Yesterday in conjunction with running a loadtest I switch it to favour least connected, so with every connection it calculated the node with lest usage and forwarded requests there.
I then started getting the infamous CSRF check failed error when loading the cluster hostname.
I’m aware this is likely a configuration error on my part with PHP so won’t raise an issue, but if anyone has advice on how I can overcome this in a clustered environment I’d be super grateful.
the next thing is, what if user A edits a doc/odt file with collabora or onlyoffice on node A, User B edits that same file on node C? Will they see each other then? If not, then there will be sure a dataloss.
@LukasReschke thank you, I’ll have a look First impressions suggest redis doesn’t do multi-master, so if this is spread across multiple DCs I’d wonder how it’d scale
OK, it looks like session storage is setup, No more errors under load I’ll have to come back to clustering redis somehow though as that won’t scale.

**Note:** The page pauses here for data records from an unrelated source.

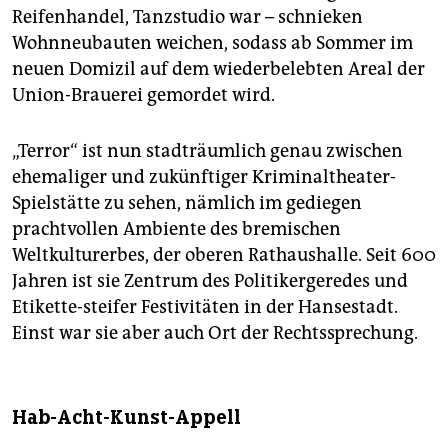
Reifenhandel, Tanzstudio war – schnieken
Wohnneubauten weichen, sodass ab Sommer im
neuen Domizil auf dem wiederbelebten Areal der
Union-Brauerei gemordet wird.
„Terror“ ist nun stadträumlich genau zwischen
ehemaliger und zukünftiger Kriminaltheater-
Spielstätte zu sehen, nämlich im gediegen
prachtvollen Ambiente des bremischen
Weltkulturerbes, der oberen Rathaushalle. Seit 600
Jahren ist sie Zentrum des Politikergeredes und
Etikette-steifer Festivitäten in der Hansestadt.
Einst war sie aber auch Ort der Rechtssprechung.
Hab-Acht-Kunst-Appell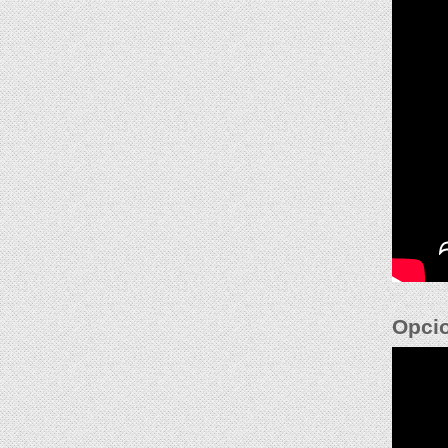
Opcio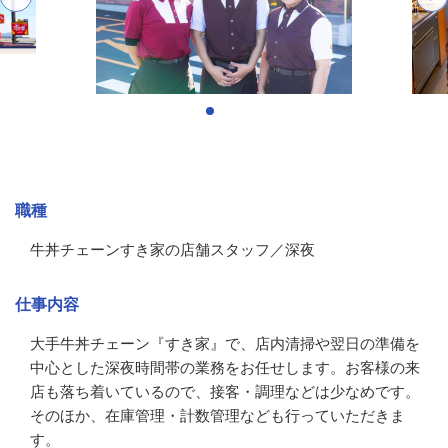
募集情報
職種
牛丼チェーンすき家の店舗スタッフ／深夜
仕事内容
大手牛丼チェーン『すき家』で、店内清掃や翌日の準備を
中心とした深夜時間帯の業務をお任せします。お客様の来
店も落ち着いているので、接客・調理などは少なめです。
そのほか、在庫管理・計数管理なども行っていただきま
す。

Interestingly I just noted this on the deployment recommendations:
When master fails another slave can become master.
A multi-master setup with Galera cluster is not supported, because we require READ-COMMITTED as transaction isolation level. Galera doesn’t support this with a master-master replication which will lead to deadlocks during uploads of multiple files into one directory for example.

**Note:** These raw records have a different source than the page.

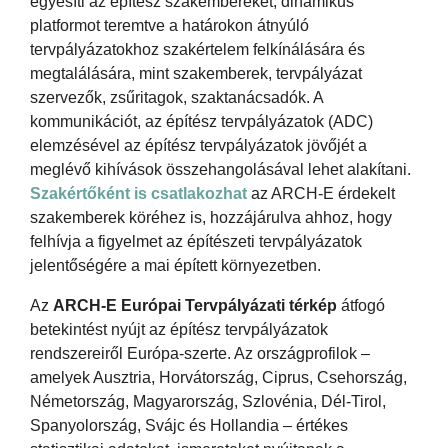
egyesíti az építész szakembereket, dinamikus
platformot teremtve a határokon átnyúló
tervpályázatokhoz szakértelem felkínálására és
megtalálására, mint szakemberek, tervpályázat
szervezők, zsűritagok, szaktanácsadók. A
kommunikációt, az építész tervpályázatok (ADC)
elemzésével az építész tervpályázatok jövőjét a
meglévő kihívások összehangolásával lehet alakítani.
Szakértőként is csatlakozhat
az ARCH-E érdekelt
szakemberek köréhez is, hozzájárulva ahhoz, hogy
felhívja a figyelmet az építészeti tervpályázatok
jelentőségére a mai épített környezetben.
Az
ARCH-E Európai Tervpályázati térkép
átfogó
betekintést nyújt az építész tervpályázatok
rendszereiről Európa-szerte. Az országprofilok –
amelyek Ausztria, Horvátország, Ciprus, Csehország,
Németország, Magyarország, Szlovénia, Dél-Tirol,
Spanyolország, Svájc és Hollandia – értékes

I guess that basically brings this experiment to a close as master-master has been pretty fundamental to what I’m trying to achieve here. Without instant replication to and from any node using Galera, I can’t see any way of having users on nodes throughout the world being able to instantly sync changes back and forth seamlessly…
Furthermore I don’t think redis is going to be suitable; it doesn’t look like it’s designed to be run open on the net which it will need to be since no master-master configuration is supported and running VPN/tunneling isn’t super convenient between nodes.
Note that Nextcloud doesn’t support a master-master on database level, this can lead to nasty problems. We’re usually recommending using something like MaxScale to split read/writes to different databases.
The idea was straightforward - if someone uploads a doc in Amsterdam it updates all databases, so someone in UK sees it on their node instantenously. Similarly UK to Amsterdam. This way a master db can sit alongside each node, they all stay in sync whoever does a write from whatever node and winner-winner chicken dinner.
Doing a master-slave setup would be OK in terms of reads (slave with each node), but for writes the latency will grow the further away it is, obviously…
@LukasReschke what’s the resolution in this case? Don’t say Global Scale (yet).[quote=“guidtz, post:17, topic:12863, full:true”]
Very interesting.
Do you try it with mariadb 10.1 wich integrate master-master gallera ?
And what do you use for data sync ?
Regards
Guidtz
[/quote]
Galera master-master is in place and working fine with 6 web nodes at the moment, each node that does a write is directed via haproxy to any master and the others replicate immediately. It’s beautiful.
Data sync is syncthing, which I’ve now setup to basically replicate the whole nextcloud install folder, not just data. I did this for two reasons:
The nodes are, and should remain identical
I wanted to upgrade to 12 without doing it on each of the 6 nodes manually given the db will only be upgraded once. The upgrade of all 6 nodes was incredible; I left it in maintenance mode while it synced, and had replicated from the upgraded node to all the others within about 3 minutes, before then taking it out of maintenance mode and it all working perfectly.
Good very good. I use also master-master with haproxy in front in another projet and It’s works fine and add a new mariadb master is so simply.
What is “Data sync” ? I try glusterfs, lsyncd, drbd for found a a multidirection data sync. So I want only opensource solutions.
Problem, glusterfs and drbd make storage slower. And lsync is not done to bi-directionnal sync.